How to Dry Age Steak at Home

So what do we recommend, aging-wise? Well, for dry aging, the Sausage Maker’s digital dry curing cabinet can produce very fine, steakhouse-quality dry-aged steaks (as well as helping you cure salami, capicola, and other sausages). If you’re a serious DIYer, you might even consider building your own with the help of our step-by-step dry aging chamber guide. For those on a more restricted budget, however—or those who want to dip a toe into the dry-aging waters before taking the full plunge—we recommend UMAi Dry aging bags. This product, created by UMAi Dry (also makers of high-quality sausage casing kits) is a single-use, sealable bag in which home chefs can age meat in a standard refrigerator.

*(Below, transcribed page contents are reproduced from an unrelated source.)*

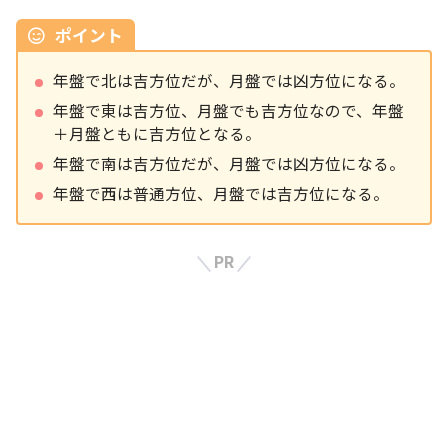
ポイント
年盤で北は吉方位だが、月盤では凶方位になる。
年盤で東は吉方位、月盤でも吉方位なので、年盤
＋月盤ともに吉方位となる。
年盤で南は吉方位だが、月盤では凶方位になる。
年盤で西は普通方位、月盤では吉方位になる。
PR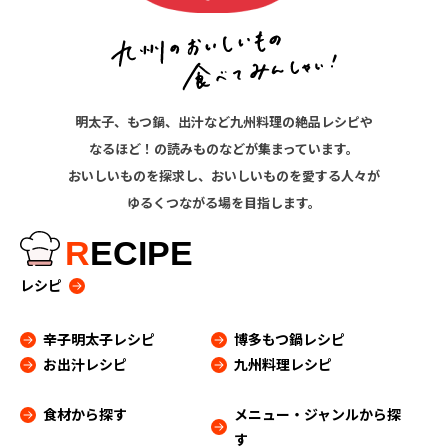
明太子、もつ鍋、出汁など九州料理の絶品レシピや
なるほど！の読みものなどが集まっています。
おいしいものを探求し、おいしいものを愛する人々が
ゆるくつながる場を目指します。
R
ECIPE
レシピ
辛子明太子レシピ
博多もつ鍋レシピ
お出汁レシピ
九州料理レシピ
食材から探す
メニュー・ジャンルから探
す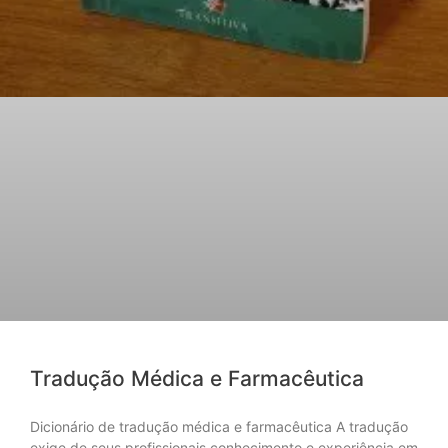
Tradução Médica e Farmacêutica
Dicionário de tradução médica e farmacêutica A tradução
exige de seus profissionais conhecimento e experiência em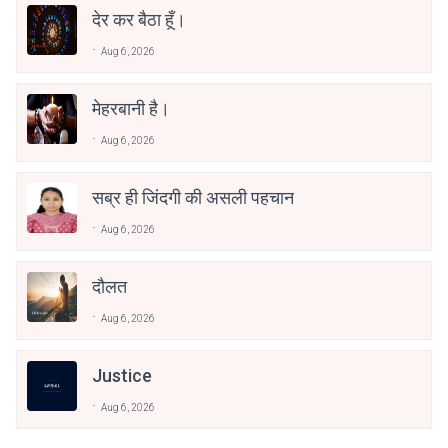
देर कर बैठा हूँ।
Aug 6, 2026
मेहरबानी है।
Aug 6, 2026
सब्र ही जिंदगी की असली पहचान
Aug 6, 2026
दौलत
Aug 6, 2026
Justice
Aug 6, 2026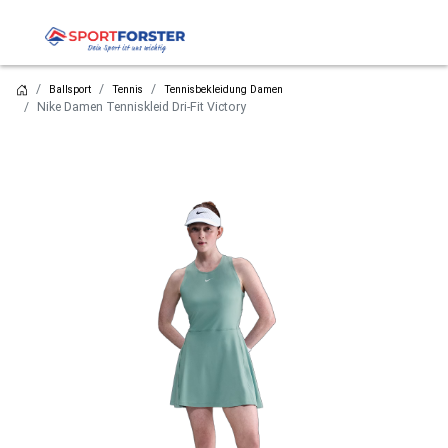
Ballsport
Tennis
Tennisbekleidung Damen
Nike Damen Tenniskleid Dri-Fit Victory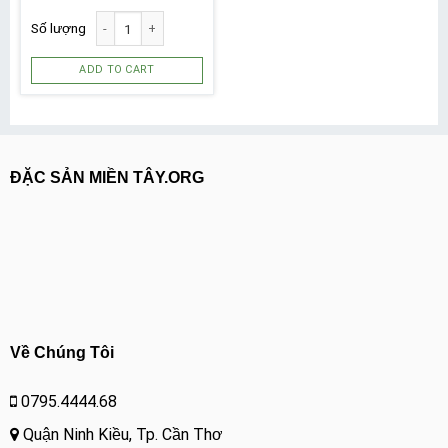
Số lượng
ADD TO CART
ĐẶC SẢN MIỀN TÂY.ORG
Về Chúng Tôi
0795.4444.68
Quận Ninh Kiều, Tp. Cần Thơ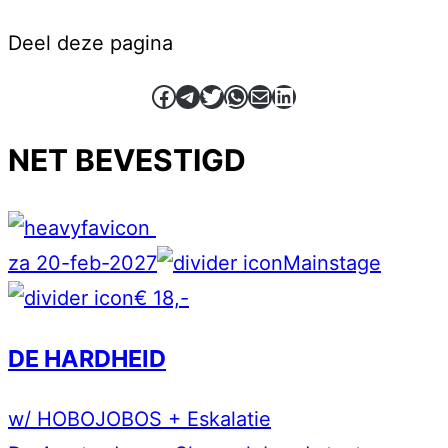
Deel deze pagina
Facebook
Telegram
Twitter
WhatsApp
E-mail
LinkedIn
NET BEVESTIGD
za 20-feb-2027
Mainstage
€ 18,-
DE HARDHEID
w/ HOBOJOBOS + Eskalatie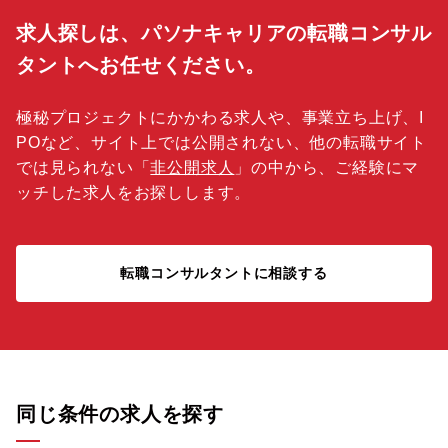
求人探しは、パソナキャリアの転職コンサル
タントへお任せください。
極秘プロジェクトにかかわる求人や、事業立ち上げ、I
POなど、サイト上では公開されない、他の転職サイト
では見られない「
非公開求人
」の中から、ご経験にマ
ッチした求人をお探しします。
転職コンサルタントに相談する
同じ条件の求人を探す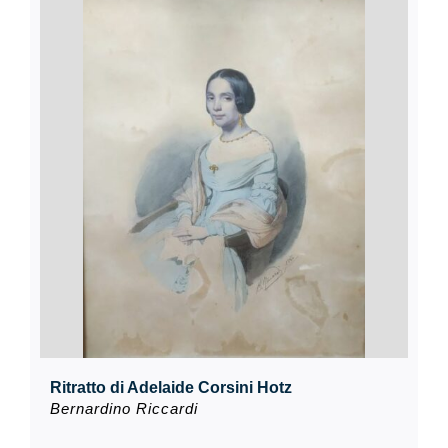
Ritratto di Adelaide Corsini Hotz
Bernardino Riccardi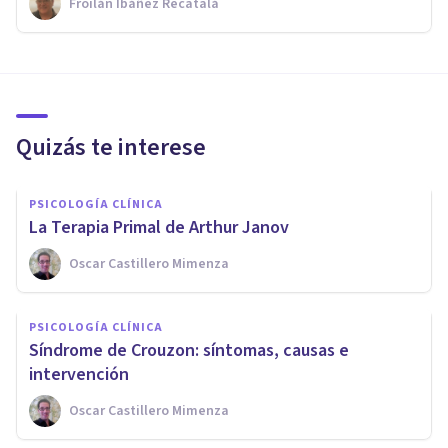
Froilán Ibáñez Recatalá
Quizás te interese
PSICOLOGÍA CLÍNICA
​La Terapia Primal de Arthur Janov
Oscar Castillero Mimenza
PSICOLOGÍA CLÍNICA
Síndrome de Crouzon: síntomas, causas e
intervención
Oscar Castillero Mimenza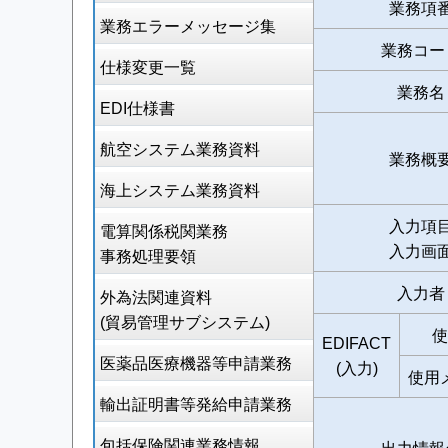
業務項
業務エラーメッセージ集
業務コー
仕様変更一覧
業務名
EDI仕様書
航空システム業務資料
業務概
海上システム業務資料
入力項
電算関係税関業務
入力画
事務処理要領
入力者
外為法関連資料
(貿易管理サブシステム)
使
EDIFACT
医薬品医療機器等申請業務
(入力)
使用
輸出証明書等発給申請業務
包括保険関連業務情報
出力情報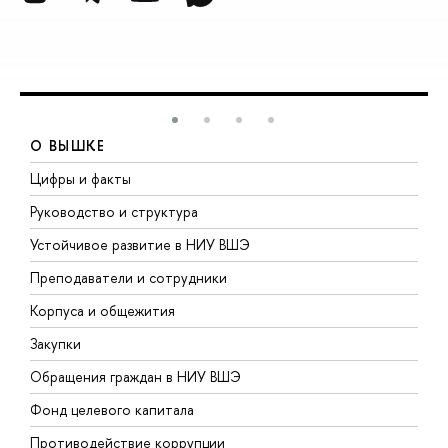
О ВЫШКЕ
Цифры и факты
Л
Руководство и структура
Д
Устойчивое развитие в НИУ ВШЭ
О
Преподаватели и сотрудники
П
Корпуса и общежития
В
Закупки
П
Обращения граждан в НИУ ВШЭ
А
Фонд целевого капитала
Д
Противодействие коррупции
Ц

How Do Dry Aging Bags Work?

The approach of sealing individual cuts of meat into clear plastic bags and aging them that way may seem similar to wet aging, and this has led to some confusion about the real nature of the UMAi Dry bags. The key difference is permeability to both water and air. The UMAi Dry bag allows moisture to escape from the meat in much the same way it would from a cut hanging or sitting on a rack in a dry-aging cabinet, and unlike a standard wet-aging bag (where part of the point is to have the meat sit in its own serum during aging). At the same time, the UMAi bag allows oxygen from the air to flow past the meat surface while keeping out larger-moleculed air components like nitrogen, as well as harmful microbes. This combination results in a dry-aged style cut, with the shrinking (and flavor concentration) associated with traditional cabinet-style aging, as well as the thick crust on the outside of the meat. Take a look at this demonstration from our friends at Ballistic Barbecue:


And here’s a great grill technique for those steaks once they’ve finished aging:

So what’s our final verdict on aging? In our estimation, UMAi’s dry bag introduces a “third way” between traditional dry aging (in a cabinet) and standard wet aging (in non-permeable sealed bags). Although all three methods have their pros and cons, we think the UMAi bags give the budget-conscious home chef who prefers the taste and texture of dry-aged meat an option that doesn’t require the time, space, or cash outlay of a full dry aging cabinet.